* **Description of the task**
Only the text should come through, so restate the listing exactly and drop its images.

....................

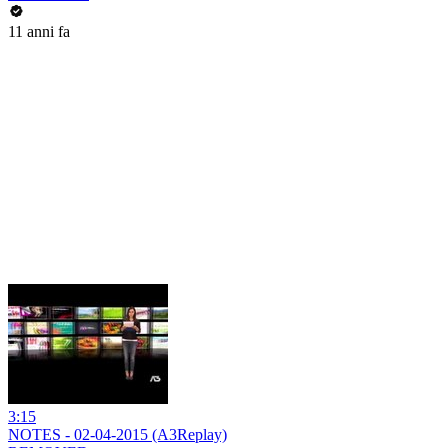
11 anni fa
3:15
NOTES - 02-04-2015 (A3Replay)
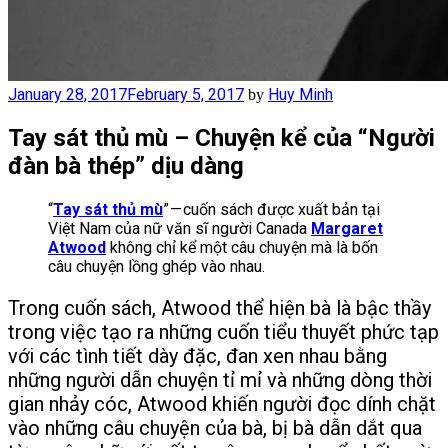
Posted
January 28, 2017
February 5, 2017
Huy Minh
by
on
Tay sát thủ mù – Chuyện kể của “Người
đàn bà thép” dịu dàng
“
Tay sát thủ mù
” — cuốn sách được xuất bản tại
Việt Nam của nữ văn sĩ người Canada
Margaret
Atwood
không chỉ kể một câu chuyện mà là bốn
câu chuyện lồng ghép vào nhau.
Trong cuốn sách, Atwood thể hiện bà là bậc thầy
trong việc tạo ra những cuốn tiểu thuyết phức tạp
với các tình tiết dày đặc, đan xen nhau bằng
những người dẫn chuyện tỉ mỉ và những dòng thời
gian nhảy cóc, Atwood khiến người đọc dính chặt
vào những câu chuyện của bà, bị bà dẫn dắt qua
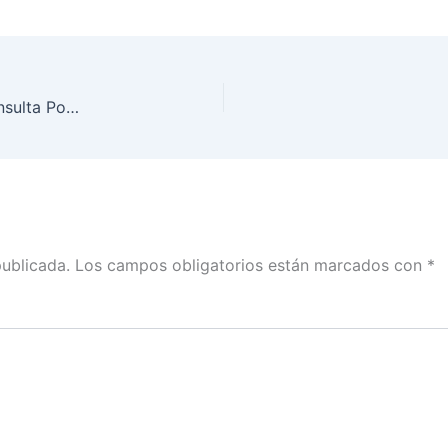
Avanza INE Coahuila en la organización de la Consulta Popular
publicada.
Los campos obligatorios están marcados con
*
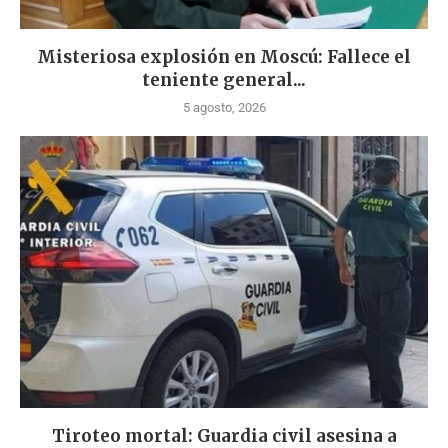
Misteriosa explosión en Moscú: Fallece el
teniente general...
5 agosto, 2026
Tiroteo mortal: Guardia civil asesina a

....................

* **Exercise output**
11 anni fa
3:15
NOTES - 02-04-2015 (A3Replay)
Posted
January 28, 2017
February 5, 2017
Huy Minh
by
on
Tay sát thủ mù – Chuyện kể của “Người
đàn bà thép” dịu dàng
“
Tay sát thủ mù
” — cuốn sách được xuất bản tại
Việt Nam của nữ văn sĩ người Canada
Margaret
Atwood
không chỉ kể một câu chuyện mà là bốn
câu chuyện lồng ghép vào nhau.
Trong cuốn sách, Atwood thể hiện bà là bậc thầy
trong việc tạo ra những cuốn tiểu thuyết phức tạp
với các tình tiết dày đặc, đan xen nhau bằng
những người dẫn chuyện tỉ mỉ và những dòng thời
gian nhảy cóc, Atwood khiến người đọc dính chặt
vào những câu chuyện của bà, bị bà dẫn dắt qua
Avanza INE Coahuila en la organización de la Consulta Popular
publicada.
Los campos obligatorios están marcados con
*
Misteriosa explosión en Moscú: Fallece el
teniente general...
5 agosto, 2026
Tiroteo mortal: Guardia civil asesina a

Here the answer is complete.